I recenti rialzi in corso sull’Oro, nonostante dollaro forte e tassi alti, potrebbero quindi avere motivazioni non semplicemente legate al contesto inflazionistico ma a rischi di sistema che la maggioranza degli investitori non ha ancora completamente percepito. A complicare il quadro generale concorre la situazione geopolitica di contrasto tra le due principali economie mondiali. Stati Uniti e Cina sono in una precaria posizione economico finanziaria: tutti e due nascondono perdite, hanno problemi sulle banche e nello Shadow Banking, hanno problemi nel settore immobiliare e manipolano i dati macro per far vedere che tutto è ok. La differenza di strategia per gestire i problemi è però evidente: la Cina ha preferito evitare stimoli e avviare una pulizia del sistema (deleverage) pagando il conto subito, gli Stati Uniti spingono su stimoli aggressivi e non vogliono ripulire il sistema con il deleverage.

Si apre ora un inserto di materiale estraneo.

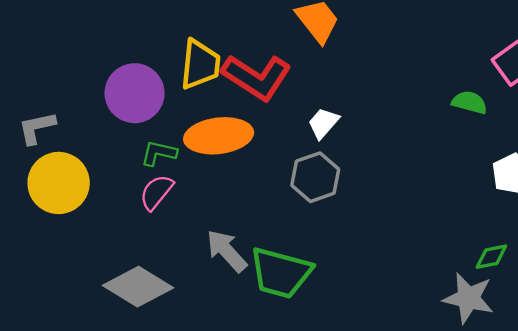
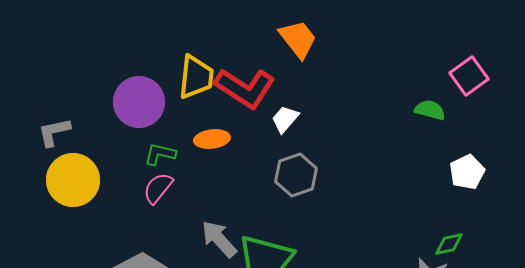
white trapezoid: (323, 123) -> (285, 119), moved
orange ellipse: (219, 136) -> (212, 139), size x0.6

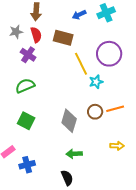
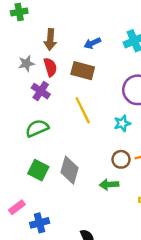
blue arrow: (79, 15) -> (92, 43), moved
yellow line: (81, 64) -> (83, 110), moved
gray diamond: (69, 121) -> (69, 170), moved
green arrow: (74, 154) -> (109, 185), moved

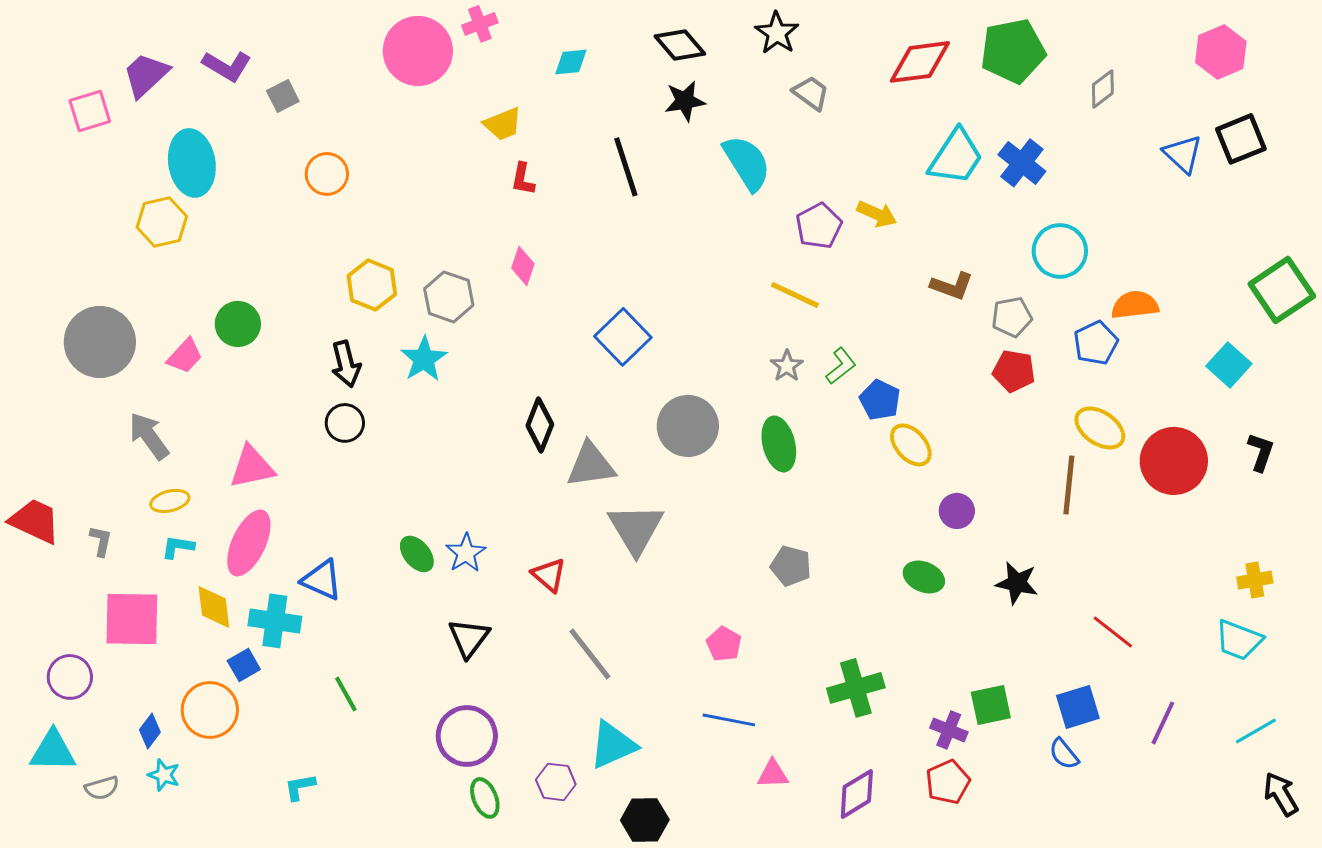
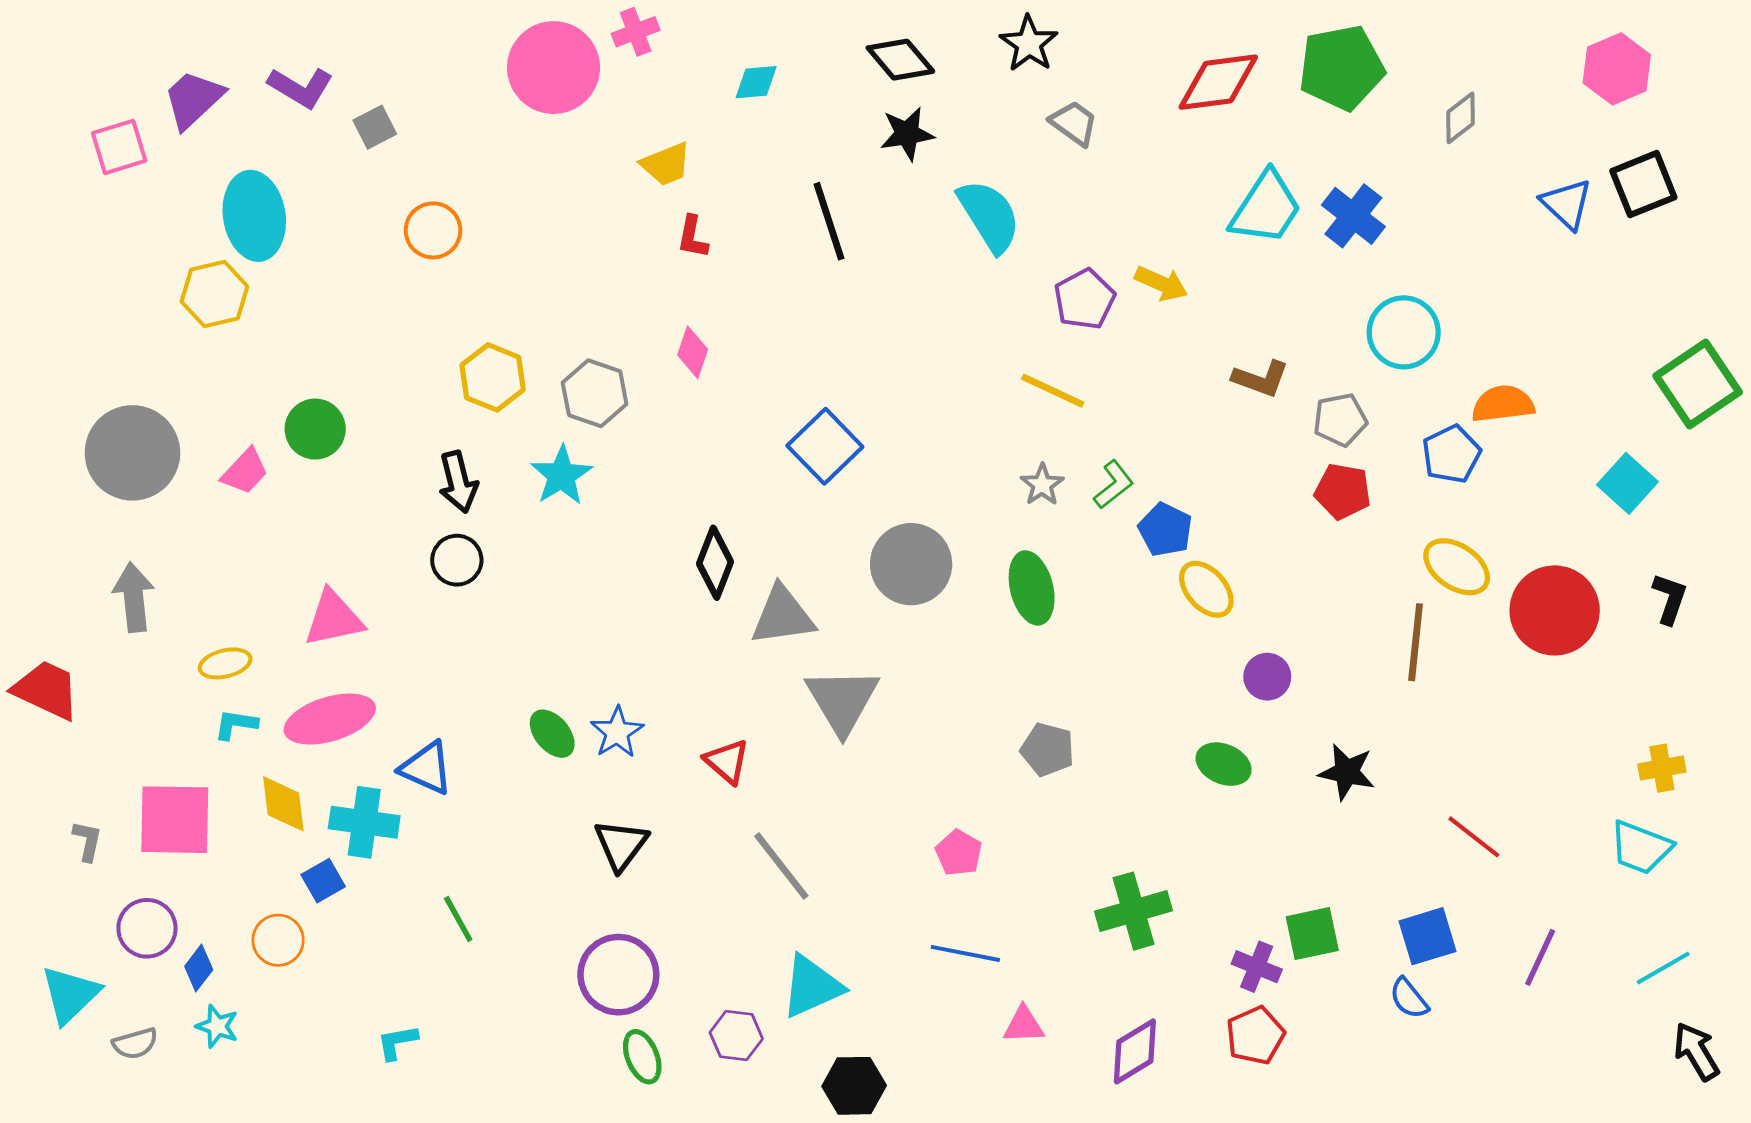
gray arrow: (149, 436) -> (134, 597), moved, turned 30
gray L-shape: (101, 541) -> (87, 841), moved
pink ellipse: (249, 543) -> (330, 719), turned 48
purple circle: (70, 677) -> (147, 928), moved
orange circle: (210, 710) -> (278, 940), size x0.7
cyan triangle: (53, 751) -> (70, 994), turned -45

Occorre ora chiedersi quale delle due strategie è la più sostenibile nel tempo: quella finalizzata a pagare i danni di politiche sbagliate o quella che cerca di non pagarli? Le conseguenze delle anomale e costanti politiche economiche e monetarie implementate dopo la crisi del 2008 avranno un radicale impatto di lungo periodo sugli equilibri economici e finanziari ma anche, e soprattutto, su quelli geopolitici del pianeta……”and the winner takes it all”.